After Xhaka’s errant pass struck Chris Wood for a bizarre equaliser to cancel out Pierre-Emerick Aubameyang’s opener, Arsenal piled on relentless pressure in the closing stages.

Gunners thought they had been awarded a penalty against Erik Pieters but the spot-kick and the defender’s red card for deliberate handball were overturned by VAR after replays showed he had diverted Nicolas Pepe’s shot onto the bar with his shoulder.

That was not the end of the late drama as Ben Mee’s block denied Aubameyang a sure-fire winner in stoppage time before Calum Chambers crashed an effort against the post in his first league start for 14 months.

Ultimately, however, the blame for the dropped points will be laid at the door of Xhaka, who was sent off in the Gunners’ December defeat by Burnley and had another day to forget against the Clarets.

Receiving a short pass facing his own goal from keeper Bernd Leno, he tried to clip a square ball to David Luiz across the penalty area but succeeded only in hitting Wood in the midriff and the ball bounced into an empty net for the softest of levellers.

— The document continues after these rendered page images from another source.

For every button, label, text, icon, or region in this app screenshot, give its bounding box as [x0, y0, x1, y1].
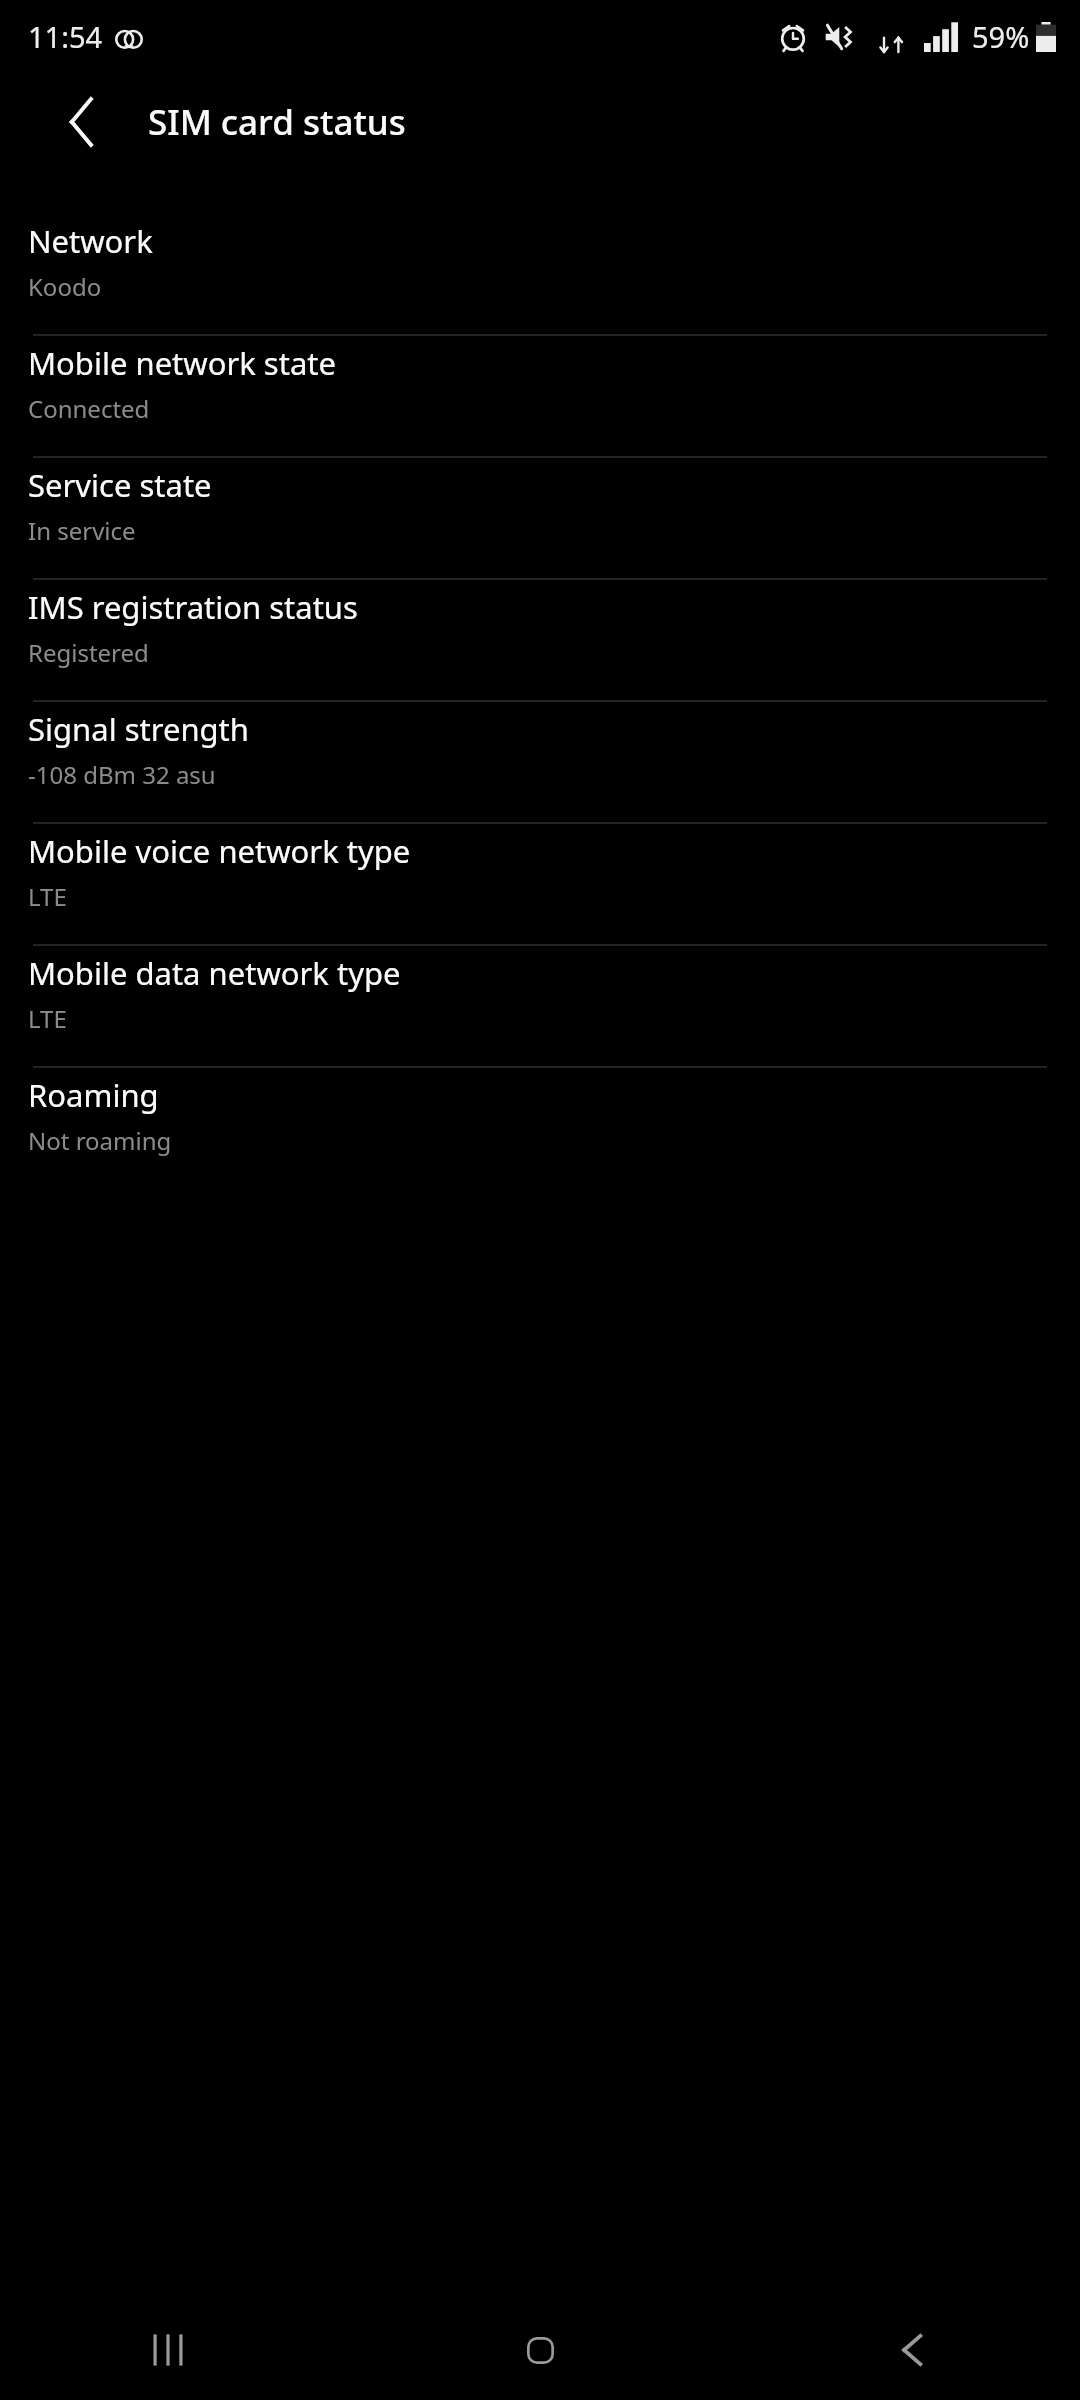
staticText: Mobile network state — [28, 342, 336, 384]
staticText: Mobile voice network type — [28, 830, 411, 872]
staticText: LTE — [28, 880, 67, 913]
staticText: In service — [28, 514, 136, 547]
staticText: -108 dBm 32 asu — [28, 758, 216, 791]
staticText: Network — [28, 220, 153, 262]
button[interactable]: Navigate up — [36, 76, 128, 168]
staticText: IMS registration status — [28, 586, 358, 628]
staticText: 11:54 — [28, 17, 103, 56]
staticText: Registered — [28, 636, 149, 669]
button[interactable]: Back — [864, 2302, 960, 2398]
button[interactable]: Service state — [0, 458, 1080, 578]
button[interactable]: Recent apps — [120, 2302, 216, 2398]
staticText: Mobile data network type — [28, 952, 401, 994]
staticText: LTE — [28, 1002, 67, 1035]
staticText: SIM card status — [148, 98, 406, 146]
staticText: Connected — [28, 392, 150, 425]
staticText: 59% — [972, 17, 1030, 56]
button[interactable]: Mobile voice network type — [0, 824, 1080, 944]
staticText: Signal strength — [28, 708, 249, 750]
staticText: Not roaming — [28, 1124, 172, 1157]
staticText: Service state — [28, 464, 212, 506]
button[interactable]: Roaming — [0, 1068, 1080, 1188]
button[interactable]: Mobile network state — [0, 336, 1080, 456]
staticText: Roaming — [28, 1074, 159, 1116]
button[interactable]: Mobile data network type — [0, 946, 1080, 1066]
button[interactable]: Home — [492, 2302, 588, 2398]
button[interactable]: Signal strength — [0, 702, 1080, 822]
button[interactable]: IMS registration status — [0, 580, 1080, 700]
button[interactable]: Network — [0, 214, 1080, 334]
staticText: Koodo — [28, 270, 102, 303]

Buoyed by the unexpected gift, Burnley controlled a scrappy second half before Arsenal’s late siege but Leno first produced a fine save to keep out Erik Pieters’ dipping 30-yard volley, and then used his leg to deny Wood in a one-on-one.

A fifth successive home draw inches 15th-placed Burnley seven points clear of the Premier League bottom three, while Arsenal remain 10th, their hopes of a late push for European qualification hindered by two dropped points.

A tale of two handballs

While VAR reached the correct decision in reversing Andre Marriner’s call to penalise and dismiss Pieters, Arsenal will have felt the technology should earlier have been used in their favour against the same player.

Pieters’ arm appeared to have been outstretched when he handled Nicolas Pepe’s cross midway through the second half but VAR official Kevin Friend saw no reason to bring the incident to Marriner’s attention.

“If the first one is not a penalty honestly someone has to come to the training ground and explain what a handball is. It cannot be any clearer,” said frustrated Arsenal manager Mikel Arteta.”We hit the bar and the post, they cleared the ball off the line but they defend those situations well – and it is down to us not getting the three points.”

Xhaka far from Arsenal’s only culprit, even though the scale of his error outweighed the Gunners’ other individual failings.

He has made more errors, eight, leading to goals than any other outfield Premier League player since the start of 2016-17 and few, if any, will have been as glaring as his ill-judged and ill-executed miscue here.

But Arsenal should have been further ahead by that stage, Bukayo Saka guilty of prodding wide when clean through on Nick Pope, while Aubameyang also hooked wide after a mistake by Matthew Lowton.

The Gabon striker had fooled Lowton with a stepover in the build-up to giving Arsenal an early lead, his shot squeezing under the glove of Pope at his near post in front of watching England boss Gareth Southgate.

Arsenal’s most glaring miss, however, came from Pepe who completely missed his kick, unmarked eight yards out, from Kieran Tierney’s second-half cross before Aubameyang and the returning Chambers were both unlucky in time added on.